Colocó un almohadón tras su dolorida cintura y pensó con ansia en una hijita suya. Pero el doctor Meade no variaba de opinión en este asunto. Y, aunque ella hubiera arriesgado con gusto su vida por tenerla, Ashley no quería oír hablar de semejante cosa. ¡Una hija! ¡Cómo querría Ashley a una hija!

¡Una hija! ¡Dios! ¿No le dijo al capitán Butler que era una niña, cuando seguramente él quería un niño? ¡Oh, qué tonta!

Melanie sabía que para una mujer un hijo, sea del sexo que sea, siempre es bienvenido, pero para un hombre, y sobre todo para un hombre como el capitán Butler, una niña sería un golpe, una ofensa a su virilidad. ¡Oh, qué satisfecha estaba de que Dios hubiese permitido que su único hijo fuese varón! Ella sabía que, de haber sido la esposa del capitán Butler, hubiera preferido morir en el parto a obsequiarle con una hija como primogénito.

Pero Mamita, saliendo de la habitación con sus andares de pato, la tranquilizó, haciéndola maravillarse al mismo tiempo al pensar en la clase de hombre que era el capitán Butler.

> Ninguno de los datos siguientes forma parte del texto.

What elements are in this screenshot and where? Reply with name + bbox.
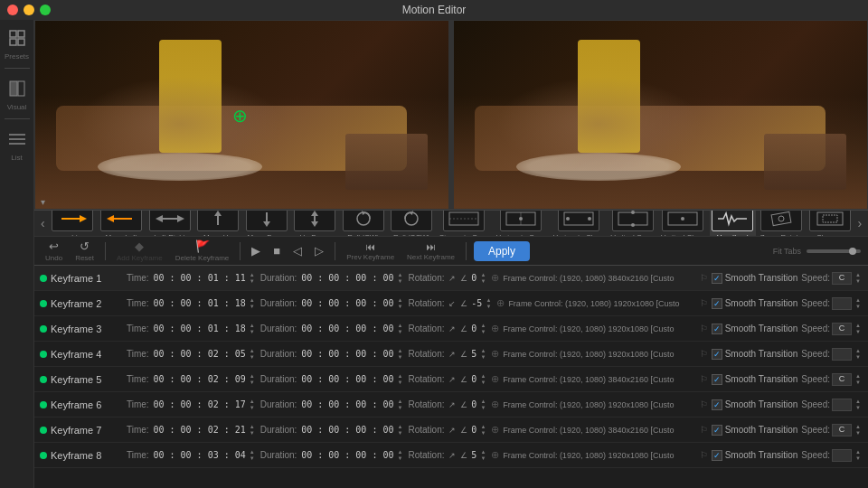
play-button[interactable]: ▶ [248,242,264,259]
rotation-step-up[interactable]: ▲ [478,272,487,278]
speed-step-up[interactable]: ▲ [854,297,863,304]
duration-step-down[interactable]: ▼ [396,278,405,285]
rotation-step-up[interactable]: ▲ [478,373,487,380]
speed-step-down[interactable]: ▼ [854,430,863,436]
duration-step-up[interactable]: ▲ [396,297,405,304]
time-step-up[interactable]: ▲ [248,449,257,455]
sidebar-item-presets[interactable] [5,25,30,51]
speed-stepper[interactable]: ▲ ▼ [854,373,863,386]
keyframe-menu-icon[interactable]: ⚐ [700,298,708,308]
volume-slider[interactable] [807,249,861,253]
time-stepper[interactable]: ▲ ▼ [248,297,257,310]
keyframe-row[interactable]: Keyframe 2 Time: 00 : 00 : 01 : 18 ▲ ▼ D… [34,291,868,316]
maximize-button[interactable] [40,5,51,15]
speed-value[interactable] [832,399,852,411]
speed-value[interactable]: C [832,373,852,386]
time-step-up[interactable]: ▲ [248,373,257,380]
smooth-checkbox[interactable]: ✓ [712,349,722,360]
next-keyframe-button[interactable]: ⏭ Next Keyframe [403,239,458,263]
duration-stepper[interactable]: ▲ ▼ [396,323,405,335]
time-stepper[interactable]: ▲ ▼ [248,424,257,436]
duration-step-up[interactable]: ▲ [396,424,405,430]
rotation-step-down[interactable]: ▼ [478,278,487,285]
speed-step-up[interactable]: ▲ [854,323,863,329]
keyframe-row[interactable]: Keyframe 1 Time: 00 : 00 : 01 : 11 ▲ ▼ D… [34,266,868,291]
time-stepper[interactable]: ▲ ▼ [248,449,257,462]
sidebar-item-visual[interactable] [5,76,30,101]
preset-item-vert-close[interactable]: Vertical Close [658,211,707,236]
speed-step-up[interactable]: ▲ [854,272,863,278]
preset-item-roll-ccw[interactable]: Roll (CCW) [388,211,435,236]
rotation-stepper[interactable]: ▲ ▼ [478,449,487,462]
speed-value[interactable] [832,449,852,462]
duration-step-up[interactable]: ▲ [396,449,405,455]
duration-step-down[interactable]: ▼ [396,405,405,411]
rotation-step-down[interactable]: ▼ [484,304,493,310]
preset-item-up-down[interactable]: Up-Down [291,211,338,236]
duration-stepper[interactable]: ▲ ▼ [396,449,405,462]
add-point-button[interactable]: ⊕ [491,348,499,360]
speed-value[interactable]: C [832,424,852,436]
time-step-down[interactable]: ▼ [248,354,257,361]
time-step-up[interactable]: ▲ [248,348,257,354]
time-step-down[interactable]: ▼ [248,380,257,386]
presets-nav-left[interactable]: ‹ [38,216,48,230]
preset-item-heartbeat[interactable]: Heartbeat [710,211,757,236]
smooth-checkbox[interactable]: ✓ [712,425,722,436]
stop-button[interactable]: ■ [269,242,284,259]
add-point-button[interactable]: ⊕ [491,373,499,385]
time-step-up[interactable]: ▲ [248,323,257,329]
keyframe-row[interactable]: Keyframe 8 Time: 00 : 00 : 03 : 04 ▲ ▼ D… [34,443,868,468]
duration-stepper[interactable]: ▲ ▼ [396,373,405,386]
speed-step-down[interactable]: ▼ [854,304,863,310]
duration-step-up[interactable]: ▲ [396,272,405,278]
duration-step-down[interactable]: ▼ [396,354,405,361]
speed-step-down[interactable]: ▼ [854,278,863,285]
duration-step-up[interactable]: ▲ [396,399,405,405]
time-stepper[interactable]: ▲ ▼ [248,399,257,411]
duration-stepper[interactable]: ▲ ▼ [396,297,405,310]
smooth-checkbox[interactable]: ✓ [712,450,722,461]
speed-value[interactable] [832,348,852,361]
duration-stepper[interactable]: ▲ ▼ [396,272,405,285]
rotation-step-up[interactable]: ▲ [484,297,493,304]
speed-step-up[interactable]: ▲ [854,348,863,354]
dropdown-arrow-left[interactable]: ▾ [41,197,45,207]
speed-stepper[interactable]: ▲ ▼ [854,399,863,411]
time-stepper[interactable]: ▲ ▼ [248,272,257,285]
speed-step-down[interactable]: ▼ [854,405,863,411]
time-stepper[interactable]: ▲ ▼ [248,373,257,386]
keyframe-row[interactable]: Keyframe 5 Time: 00 : 00 : 02 : 09 ▲ ▼ D… [34,367,868,392]
speed-value[interactable]: C [832,272,852,285]
speed-step-up[interactable]: ▲ [854,373,863,380]
keyframe-menu-icon[interactable]: ⚐ [700,425,708,435]
speed-stepper[interactable]: ▲ ▼ [854,272,863,285]
preset-item-zoom-rotate[interactable]: Zoom Rotate [758,211,805,236]
keyframe-menu-icon[interactable]: ⚐ [700,349,708,359]
preset-item-move-down[interactable]: Move Down [243,211,290,236]
duration-step-down[interactable]: ▼ [396,455,405,462]
undo-button[interactable]: ↩ Undo [42,238,66,264]
speed-step-down[interactable]: ▼ [854,354,863,361]
duration-step-down[interactable]: ▼ [396,430,405,436]
speed-step-down[interactable]: ▼ [854,455,863,462]
speed-value[interactable] [832,297,852,310]
speed-step-up[interactable]: ▲ [854,424,863,430]
rotation-step-down[interactable]: ▼ [478,430,487,436]
duration-step-up[interactable]: ▲ [396,323,405,329]
speed-stepper[interactable]: ▲ ▼ [854,424,863,436]
keyframe-row[interactable]: Keyframe 7 Time: 00 : 00 : 02 : 21 ▲ ▼ D… [34,418,868,443]
rotation-stepper[interactable]: ▲ ▼ [478,424,487,436]
duration-step-up[interactable]: ▲ [396,348,405,354]
rotation-stepper[interactable]: ▲ ▼ [478,373,487,386]
preset-item-horiz-open[interactable]: Horizont...Open [494,211,549,236]
rotation-step-up[interactable]: ▲ [478,449,487,455]
prev-keyframe-button[interactable]: ⏮ Prev Keyframe [343,239,398,263]
duration-step-up[interactable]: ▲ [396,373,405,380]
keyframe-menu-icon[interactable]: ⚐ [700,273,708,283]
rotation-stepper[interactable]: ▲ ▼ [484,297,493,310]
sidebar-item-list[interactable] [5,127,30,152]
time-step-up[interactable]: ▲ [248,424,257,430]
preset-item-closeup[interactable]: Closeup [807,211,854,236]
preset-item-horiz-close[interactable]: Horizont...Close [551,211,607,236]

—Voy a bañar a la niña ahora mismo —dijo Mamita—. Me he disculpado con el capitán Butler de que haya sido una niña. Pero, ¡santo Dios, señorita Melanie! ¿Sabe usted lo que me ha contestado? Me dijo: «Cállese, Mamita. ¿Quién quiere un niño? Los chicos no son ninguna diversión; no son más que un manantial de preocupaciones. Las niñas sí que son un encanto; no cambiaría yo ésta por una docena de chicos». Y entonces ha querido coger a la niña, desnuda como estaba; pero yo le agarré por la muñeca y le dije: «¡Ya verá, señorito Rhett! Ya llegará el día en que tenga usted un niño y entonces les veremos gritar de alegría»; pero hizo una mueca y movió la cabeza diciendo: «Mamita, está usted loca, los chicos no sirven para nada; yo soy buena prueba de ello». Sí, señorita Melanie, se ha portado como un caballero en esto —terminó Mamita amablemente. Y Melanie pudo darse cuenta de que la conducta de Rhett lo había enaltecido mucho ante Mamita—. Tal vez haya estado algo equivocada, a propósito del señorito Rhett. ¡Este día es un día feliz para mí!